On40Acres

How California Cities Address Urban Biodiversity

Many Bay Area cities have adopted Urban Forest Master or Management Plans, including Palo Alto, East Palo Alto, Mountain View, San José, San Francisco, Sunnyvale and Oakland. Menlo Park and Los Gatos are developing plans.

Most emphasize canopy, tree health, climate resilience, drought tolerance, equity and risk management. Some, including East Palo Alto, Palo Alto, San Francisco, Mountain View and Oakland, give greater priority to native trees, habitat and biodiversity. Oakland's plan, for example, calls for prioritizing native plants and pollinator gardens to enhance biodiversity. Mountain View's plan explicitly combines biodiversity and urban forest planning.

Nature and biodiversity appear in many General Plans, but relatively few cities have an explicit citywide biodiversity framework. Stronger California examples include Mountain View, Palo Alto, San Francisco, Los Angeles and Encinitas, although their approaches vary considerably.

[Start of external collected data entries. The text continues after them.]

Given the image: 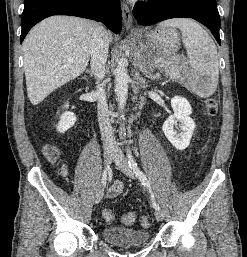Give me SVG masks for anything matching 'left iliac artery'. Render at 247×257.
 <instances>
[{"mask_svg":"<svg viewBox=\"0 0 247 257\" xmlns=\"http://www.w3.org/2000/svg\"><path fill=\"white\" fill-rule=\"evenodd\" d=\"M127 157H128V164H129L130 168L134 171L135 175L141 181L142 185H144V187H146L149 190L154 208L156 210H160V207H159L158 203L156 202L155 196L152 192L149 180L147 179L146 175L138 167V165L132 155V152L129 148H127Z\"/></svg>","mask_w":247,"mask_h":257,"instance_id":"obj_1","label":"left iliac artery"}]
</instances>
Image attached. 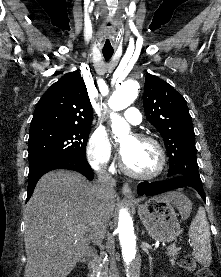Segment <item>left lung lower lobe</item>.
I'll list each match as a JSON object with an SVG mask.
<instances>
[{
	"label": "left lung lower lobe",
	"mask_w": 221,
	"mask_h": 277,
	"mask_svg": "<svg viewBox=\"0 0 221 277\" xmlns=\"http://www.w3.org/2000/svg\"><path fill=\"white\" fill-rule=\"evenodd\" d=\"M181 187L194 188L205 201V193L201 179L188 176H174L165 181H156L152 183L142 182L138 185L137 190L139 195L153 196Z\"/></svg>",
	"instance_id": "left-lung-lower-lobe-1"
}]
</instances>
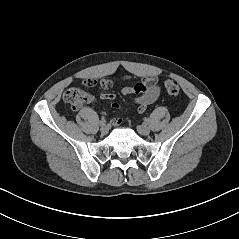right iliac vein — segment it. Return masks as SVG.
<instances>
[{
	"label": "right iliac vein",
	"instance_id": "obj_1",
	"mask_svg": "<svg viewBox=\"0 0 239 239\" xmlns=\"http://www.w3.org/2000/svg\"><path fill=\"white\" fill-rule=\"evenodd\" d=\"M100 131L102 134H107L109 131V127L106 124H104L101 126Z\"/></svg>",
	"mask_w": 239,
	"mask_h": 239
}]
</instances>
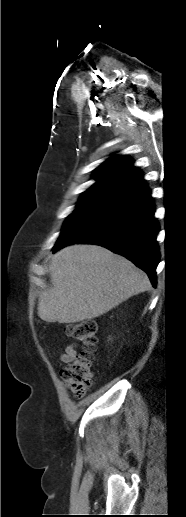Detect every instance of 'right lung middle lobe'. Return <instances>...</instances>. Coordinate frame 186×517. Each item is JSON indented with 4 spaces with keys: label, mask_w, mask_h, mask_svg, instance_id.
Listing matches in <instances>:
<instances>
[{
    "label": "right lung middle lobe",
    "mask_w": 186,
    "mask_h": 517,
    "mask_svg": "<svg viewBox=\"0 0 186 517\" xmlns=\"http://www.w3.org/2000/svg\"><path fill=\"white\" fill-rule=\"evenodd\" d=\"M114 204L115 202L110 200L80 198L77 208L65 221L62 233L56 244L62 243L73 233L104 213Z\"/></svg>",
    "instance_id": "obj_1"
}]
</instances>
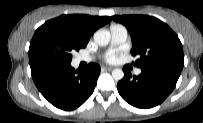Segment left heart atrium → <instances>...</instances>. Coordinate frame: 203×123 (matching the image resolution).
<instances>
[{
	"instance_id": "obj_1",
	"label": "left heart atrium",
	"mask_w": 203,
	"mask_h": 123,
	"mask_svg": "<svg viewBox=\"0 0 203 123\" xmlns=\"http://www.w3.org/2000/svg\"><path fill=\"white\" fill-rule=\"evenodd\" d=\"M116 59V55L115 54H110L107 56V61L112 62Z\"/></svg>"
}]
</instances>
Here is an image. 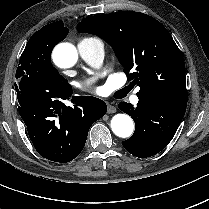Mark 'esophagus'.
Instances as JSON below:
<instances>
[{
	"label": "esophagus",
	"mask_w": 209,
	"mask_h": 209,
	"mask_svg": "<svg viewBox=\"0 0 209 209\" xmlns=\"http://www.w3.org/2000/svg\"><path fill=\"white\" fill-rule=\"evenodd\" d=\"M117 111L116 107L113 106L112 104L108 103V109H107V112L109 114H112V113H115Z\"/></svg>",
	"instance_id": "esophagus-1"
}]
</instances>
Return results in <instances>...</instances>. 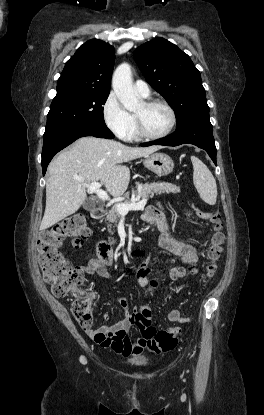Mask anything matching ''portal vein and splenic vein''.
Instances as JSON below:
<instances>
[{
    "mask_svg": "<svg viewBox=\"0 0 264 415\" xmlns=\"http://www.w3.org/2000/svg\"><path fill=\"white\" fill-rule=\"evenodd\" d=\"M88 190L95 193L101 200H108V194L101 189L102 184L99 182L85 183ZM147 203V198H143L138 202H131L128 204L120 203L117 204L116 209L119 214L125 215L131 210H141Z\"/></svg>",
    "mask_w": 264,
    "mask_h": 415,
    "instance_id": "18ae733b",
    "label": "portal vein and splenic vein"
}]
</instances>
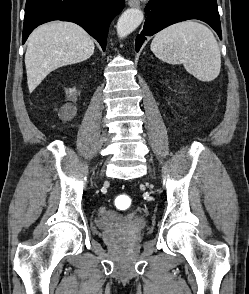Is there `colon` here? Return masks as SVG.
<instances>
[{"label":"colon","mask_w":249,"mask_h":294,"mask_svg":"<svg viewBox=\"0 0 249 294\" xmlns=\"http://www.w3.org/2000/svg\"><path fill=\"white\" fill-rule=\"evenodd\" d=\"M115 203L117 207L127 209L132 205V200L126 195H120L116 198Z\"/></svg>","instance_id":"colon-1"}]
</instances>
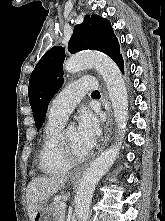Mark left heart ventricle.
<instances>
[{"label": "left heart ventricle", "instance_id": "obj_1", "mask_svg": "<svg viewBox=\"0 0 165 221\" xmlns=\"http://www.w3.org/2000/svg\"><path fill=\"white\" fill-rule=\"evenodd\" d=\"M65 133L72 150L77 155H83L88 151V149L80 142L75 128L68 129Z\"/></svg>", "mask_w": 165, "mask_h": 221}]
</instances>
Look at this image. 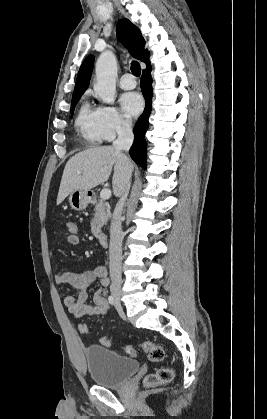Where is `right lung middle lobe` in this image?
Returning <instances> with one entry per match:
<instances>
[{
	"label": "right lung middle lobe",
	"instance_id": "obj_1",
	"mask_svg": "<svg viewBox=\"0 0 267 419\" xmlns=\"http://www.w3.org/2000/svg\"><path fill=\"white\" fill-rule=\"evenodd\" d=\"M80 97H81V95H80V96H75V97H72V103H71V114H72V115H73V112H74L75 106H76V104L78 103V101H79Z\"/></svg>",
	"mask_w": 267,
	"mask_h": 419
}]
</instances>
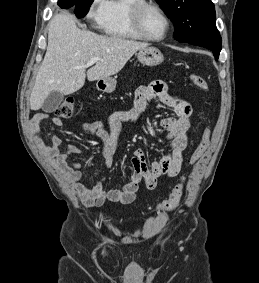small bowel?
Returning <instances> with one entry per match:
<instances>
[{
  "instance_id": "small-bowel-1",
  "label": "small bowel",
  "mask_w": 259,
  "mask_h": 283,
  "mask_svg": "<svg viewBox=\"0 0 259 283\" xmlns=\"http://www.w3.org/2000/svg\"><path fill=\"white\" fill-rule=\"evenodd\" d=\"M154 99L168 106L175 114L173 117L160 120V126L166 131L169 141L167 153L159 161H153L149 167L144 151L140 148L135 149L132 156L134 173L131 180L121 189L106 188L104 179L94 185L84 184L79 164L68 163L66 160L70 154H80L81 149L71 145L62 150V140L59 136H53L48 144L43 142L40 136V123L48 119L49 114H35L29 121V130L43 150L52 158L56 167L64 173L69 186L86 206H101L107 200L128 204L134 201L142 184L148 190H153L160 177L172 178L179 174L182 167V155L188 144L187 131L192 115L191 105L168 93L163 82L154 81L149 85L140 86L136 90L132 109L117 111L111 116L109 128L99 121L83 124L86 133L102 140L101 153L106 165L110 167L115 156L117 141L121 135V123L135 121L145 111L147 104ZM51 121L55 126L61 125V120L56 116L51 117Z\"/></svg>"
}]
</instances>
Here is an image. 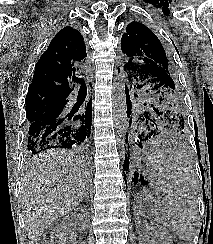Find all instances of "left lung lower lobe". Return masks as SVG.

Woodside, Portola Valley and Los Altos Hills have conservation and native-vegetation policies or guidance, but not comprehensive biodiversity plans.

Even fewer cities have enforceable biodiversity-related landscaping, native-plant, habitat or development standards. Examples include Palo Alto, Woodside and Encinitas. Santa Monica and Ojai have adopted rights-of-nature ordinances.

Definitions vary considerably, particularly “native,” “locally native,” “regionally native,” “functional,” “climate-adapted,” “habitat” and “biodiversity.”